Cette question est exclue des concertations, d’autant plus que le plein respect de l’intégrité territoriale et de l’unité nationale du Mali constitue la base de ce processus de réconciliation entre les maliens.
Établir un Etat autonome en plein Sahara est susceptible de créer des conflits ouverts sur toute l’Afrique, ce qui n’est profitable aux parties et n’est dans l’intérêt du pays. Le chaos partout.
En vérité, les touaregs dans leur majorité n’ont jamais demandé la séparation ou revendiquer la constitution d’un État indépendant.
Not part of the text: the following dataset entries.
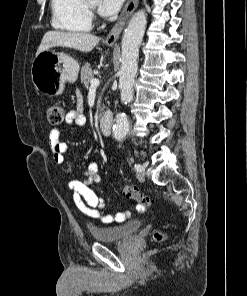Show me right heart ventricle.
Segmentation results:
<instances>
[{"label":"right heart ventricle","mask_w":247,"mask_h":296,"mask_svg":"<svg viewBox=\"0 0 247 296\" xmlns=\"http://www.w3.org/2000/svg\"><path fill=\"white\" fill-rule=\"evenodd\" d=\"M51 24L57 30L88 32L92 28L85 0H51Z\"/></svg>","instance_id":"obj_1"}]
</instances>
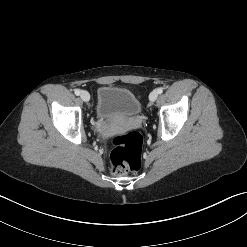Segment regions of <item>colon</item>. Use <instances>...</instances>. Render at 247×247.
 Here are the masks:
<instances>
[{"label":"colon","instance_id":"obj_1","mask_svg":"<svg viewBox=\"0 0 247 247\" xmlns=\"http://www.w3.org/2000/svg\"><path fill=\"white\" fill-rule=\"evenodd\" d=\"M143 138L136 131L115 135L110 140V170L115 175L137 172L141 167Z\"/></svg>","mask_w":247,"mask_h":247}]
</instances>
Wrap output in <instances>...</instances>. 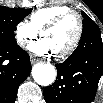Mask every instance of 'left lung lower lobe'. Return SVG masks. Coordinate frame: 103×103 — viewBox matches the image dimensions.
I'll return each instance as SVG.
<instances>
[{
  "instance_id": "left-lung-lower-lobe-1",
  "label": "left lung lower lobe",
  "mask_w": 103,
  "mask_h": 103,
  "mask_svg": "<svg viewBox=\"0 0 103 103\" xmlns=\"http://www.w3.org/2000/svg\"><path fill=\"white\" fill-rule=\"evenodd\" d=\"M57 80L44 89L47 103H90L103 74V42L99 28L82 33L79 46L56 65Z\"/></svg>"
}]
</instances>
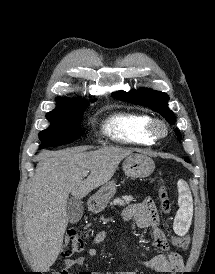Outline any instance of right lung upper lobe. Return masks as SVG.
Segmentation results:
<instances>
[{
  "label": "right lung upper lobe",
  "instance_id": "1",
  "mask_svg": "<svg viewBox=\"0 0 215 274\" xmlns=\"http://www.w3.org/2000/svg\"><path fill=\"white\" fill-rule=\"evenodd\" d=\"M57 102H66V103L71 104V105H73V106H79L78 104L75 103L76 100H72V99L58 98V99H57ZM82 103H83V106H84V105H87V102L84 101V100H82Z\"/></svg>",
  "mask_w": 215,
  "mask_h": 274
}]
</instances>
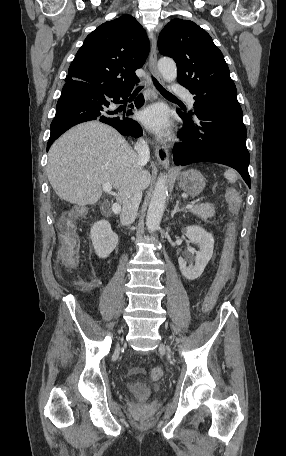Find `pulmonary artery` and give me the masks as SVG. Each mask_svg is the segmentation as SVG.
Masks as SVG:
<instances>
[{
	"label": "pulmonary artery",
	"mask_w": 286,
	"mask_h": 456,
	"mask_svg": "<svg viewBox=\"0 0 286 456\" xmlns=\"http://www.w3.org/2000/svg\"><path fill=\"white\" fill-rule=\"evenodd\" d=\"M174 93L178 96H181V97H184L187 99L188 103L192 106L193 105V99H192V96L190 94V92L185 89V88H181V87H176L174 89Z\"/></svg>",
	"instance_id": "pulmonary-artery-1"
}]
</instances>
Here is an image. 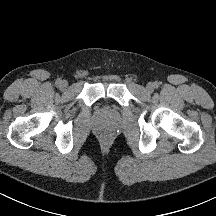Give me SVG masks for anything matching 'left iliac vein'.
<instances>
[{
    "label": "left iliac vein",
    "mask_w": 216,
    "mask_h": 216,
    "mask_svg": "<svg viewBox=\"0 0 216 216\" xmlns=\"http://www.w3.org/2000/svg\"><path fill=\"white\" fill-rule=\"evenodd\" d=\"M146 89L148 92H152L154 90V85L152 83H148Z\"/></svg>",
    "instance_id": "1"
}]
</instances>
Cette idée d’autodétermination a été alimentée par certaines parties occultes pour tirer profit des clivages ethniques, confessionnels et servir des appétits impérialistes dont les acteurs sont multiples.
Les Touaregs qui ont toujours cohabité avec le reste de la communauté, sont d’ailleurs conscients que cette idée relève de l’impossible. D’un autre côté la frontière étant fatalement ouverte, permet la prolifération des armes qui augmentent la marge de manœuvre des terroristes, et le crime organisé.
L’aboutissement de ce processus de paix n’est-il pas également tributaire d’une volonté réelle du gouvernement malien, hors de tous intérêts étroits de certaines parties occultes pour le brouiller ?
La volonté globale de toutes les parties ainsi que du gouvernement existe, pour recouvrer la paix et promouvoir les liens de fraternité en vue de la réconciliation.
Cependant, ces aspirations font face à une réalité fatale qui s’impose. Le régime en place est toujours dépendant des grandes puissances qui exercent des pressions sur lui notamment la France. Donc dans cette conjoncture, il ne peut pas envisager un véritable dialogue ni même le concrétiser.
Ces forces dévastatrices sont contre un règlement de la crise, mais plutôt, d’en faire un terrain d’affrontements permanents qu’ils investissent pour déstabiliser les pays limitrophes et l’exploiter au gré des situations, en fonction de leurs intérêts. 
Y a-t-il risque que certains tentent d’avorter ce dialogue visant une solution à ce conflit, d’autant plus que les origines et enjeux de ce dernier sont les richesses du sous-sol malien ?
Certes, il y aura des tentatives d’entraver cette démarche, notamment du Maroc qui considère que Algérie cherche à se positionner en Afrique et au Sahel, et la France dont la sous région constitue pour elle une zone de transit. Elles seront cependant sans grand impact. 
Par contre, une chose est sure, ces force peuvent présentement réaliser leurs intérêts, mais qui leur sera impossible dans les années à venir.
Il est évident que la solution au conflit malien n’est pas une opération automatique mais un travail de langue haleine qui s’inscrit dans la continuité. A ce titre, les parties maliennes, sont tenues plus que jamais d’approfondir davantage et sans interruption les concertations et le dialogue, ce à quoi d’ailleurs aspire l’Algérie.
Cette dernière, malgré le fait qu’elle soit une puissance régionale, elle ne peut pas à elle seule, solutionner toutes les crises et lutter contre le terrorisme au niveau du Sahel. Pour ce faire, il est impératif de renforcer et d’amonceler ce genre d’initiative pour pouvoir mettre fin aux pressions exercées de part et d’autre sur les pays de sahélo-sahariens.